WORK INSTRUCTIONS — Although the records include pictures, the copy should not; write out exactly the lines from the first through the line with "Educational".

AVAILABLE RECORDS —
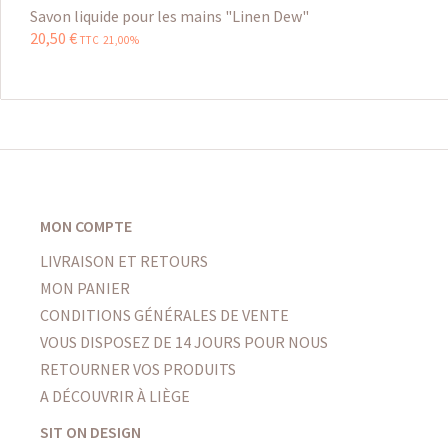
Savon liquide pour les mains "Linen Dew"
20
,
50
€
TTC 21,00%
MON COMPTE
LIVRAISON ET RETOURS
MON PANIER
CONDITIONS GÉNÉRALES DE VENTE
VOUS DISPOSEZ DE 14 JOURS POUR NOUS
RETOURNER VOS PRODUITS
A DÉCOUVRIR À LIÈGE
SIT ON DESIGN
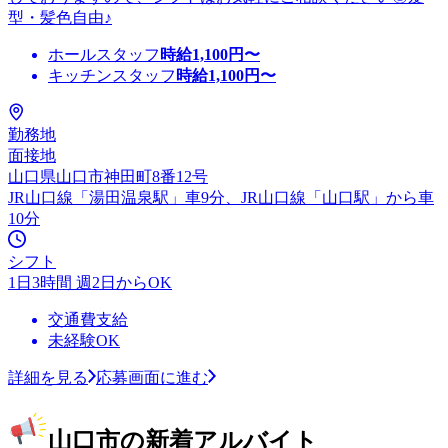
型・髪色自由♪
ホールスタッフ
時給
1,100
円〜
キッチンスタッフ
時給
1,100
円〜
勤務地
面接地
山口県山口市神田町8番12号
JR山口線「湯田温泉駅」車9分、JR山口線「山口駅」から車
10分
シフト
1日3時間 週2日からOK
交通費支給
未経験OK
詳細を見る
応募画面に進む
山口市の新着アルバイト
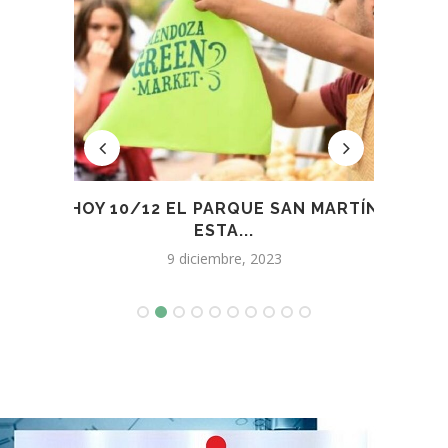
 DEL
HOY 10/12 EL PARQUE SAN MARTÍN
NUE
L...
ESTA...
E
9 diciembre, 2023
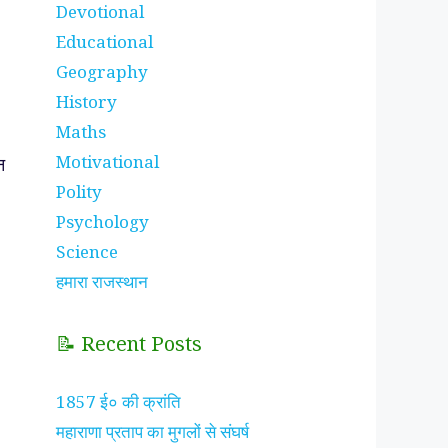
Devotional
Educational
Geography
History
Maths
Motivational
न
Polity
Psychology
Science
हमारा राजस्थान
📝 Recent Posts
1857 ई० की क्रांति
महाराणा प्रताप का मुगलों से संघर्ष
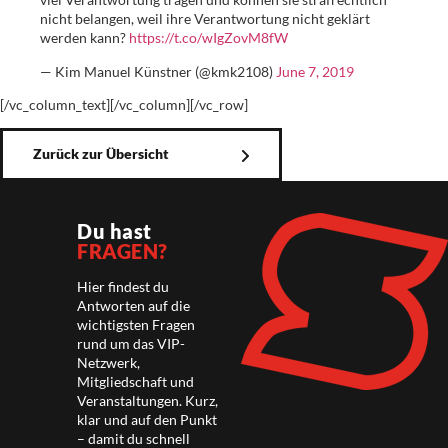
nicht belangen, weil ihre Verantwortung nicht geklärt
werden kann?
https://t.co/wIgZovM8fW
— Kim Manuel Künstner (@kmk2108)
June 7, 2019
[/vc_column_text][/vc_column][/vc_row]
Zurück zur Übersicht
Du hast
FRAGEN?
Hier findest du
Antworten auf die
wichtigsten Fragen
rund um das VIP-
Netzwerk,
Mitgliedschaft und
Veranstaltungen. Kurz,
klar und auf den Punkt
– damit du schnell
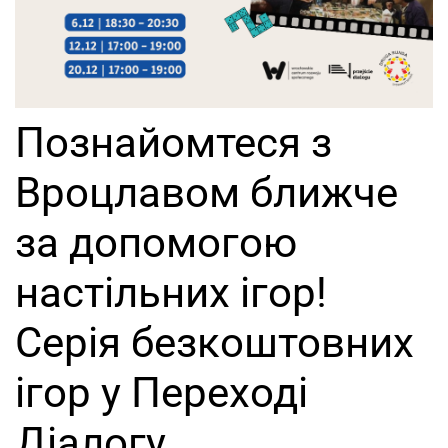
Познайомтеся з
Вроцлавом ближче
за допомогою
настільних ігор!
Серія безкоштовних
ігор у Переході
Діалогу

ANSWER BOX —
Savon liquide pour les mains "Linen Dew"
20
,
50
€
TTC 21,00%
MON COMPTE
LIVRAISON ET RETOURS
MON PANIER
CONDITIONS GÉNÉRALES DE VENTE
VOUS DISPOSEZ DE 14 JOURS POUR NOUS
RETOURNER VOS PRODUITS
A DÉCOUVRIR À LIÈGE
SIT ON DESIGN
型・髪色自由♪
ホールスタッフ
時給
1,100
円〜
キッチンスタッフ
時給
1,100
円〜
勤務地
面接地
山口県山口市神田町8番12号
JR山口線「湯田温泉駅」車9分、JR山口線「山口駅」から車
10分
シフト
1日3時間 週2日からOK
交通費支給
未経験OK
詳細を見る
応募画面に進む
山口市の新着アルバイト
 DEL
HOY 10/12 EL PARQUE SAN MARTÍN
NUE
L...
ESTA...
E
9 diciembre, 2023
Devotional
Educational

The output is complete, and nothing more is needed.